A proposta original, apresentada em 2015 pelo então deputado Gonzaga Patriota, defendia a redução ampla da maioridade penal. No entanto, o relatório elaborado por Coronel Assis estabelece uma versão mais restritiva, limitando a responsabilização criminal de adolescentes de 16 e 17 anos apenas em casos considerados de extrema gravidade, como crimes hediondos, homicídio doloso e lesão corporal seguida de morte.

Atualmente, adolescentes envolvidos em atos infracionais são submetidos a medidas socioeducativas previstas no Estatuto da Criança e do Adolescente (ECA), como internação, semiliberdade e internação provisória, sem ingresso no sistema prisional comum.

No parecer apresentado à CCJ, Coronel Assis sustenta que a mudança não representa retirada de direitos, mas sim uma adequação da legislação à realidade da criminalidade violenta no país.
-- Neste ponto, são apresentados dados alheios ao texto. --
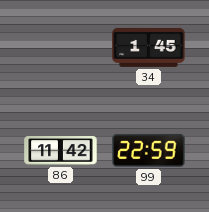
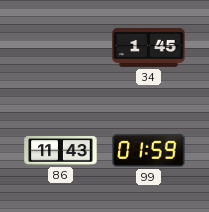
86: 11:42 -> 11:43
99: 22:59 -> 01:59
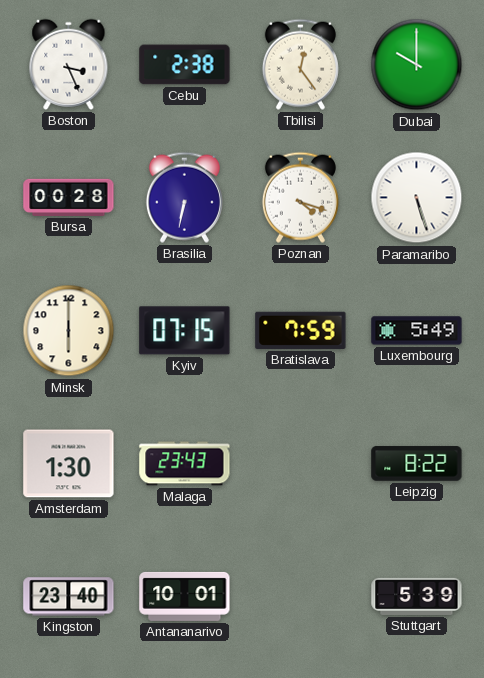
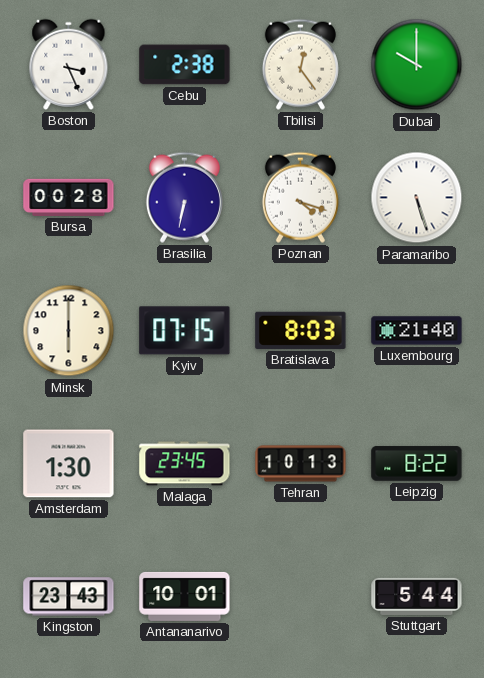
Bratislava: 7:59 -> 8:03
Luxembourg: 5:49 -> 21:40
Malaga: 23:43 -> 23:45
Tehran: none -> 10:13
Kingston: 23:40 -> 23:43
Stuttgart: 5:39 -> 5:44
“Estamos tratando de crimes extremamente graves, cometidos muitas vezes com plena consciência das consequências. A legislação precisa acompanhar essa realidade e garantir uma responsabilização proporcional”, afirmou o parlamentar.

O deputado argumenta ainda que a atual legislação acaba contribuindo para a sensação de impunidade e, em muitos casos, facilita o recrutamento de menores por facções criminosas.

“Hoje, organizações criminosas utilizam adolescentes justamente porque sabem das limitações da lei. Isso cria um ambiente perigoso para a sociedade e também para esses jovens, que acabam sendo usados pelo crime organizado”, declarou Assis.

O relator também citou dados de segurança pública para defender a proposta. Segundo ele, o aumento da participação de adolescentes em crimes violentos exige uma resposta mais rigorosa do Estado.

“Os números mostram crescimento da participação de menores em crimes graves, especialmente homicídios e roubos com violência. Não podemos fechar os olhos para isso. O cidadão brasileiro quer segurança e justiça”, disse.

Coronel Assis reforçou ainda que a PEC não altera a responsabilização para infrações de menor potencial ofensivo, mantendo o foco apenas em crimes de alta gravidade.

“A proposta foi construída com equilíbrio. Não estamos falando de criminalizar a juventude, mas de impedir que crimes hediondos continuem sendo tratados com punições brandas. Quem tira uma vida ou participa de atos bárbaros precisa responder de forma compatível com a gravidade do crime”, completou.

A sessão da CCJ está prevista para começar às 15h. Se aprovada, a PEC seguirá para análise em comissão especial da Câmara, etapa em que o texto ainda poderá sofrer alterações antes de eventual votação em plenário.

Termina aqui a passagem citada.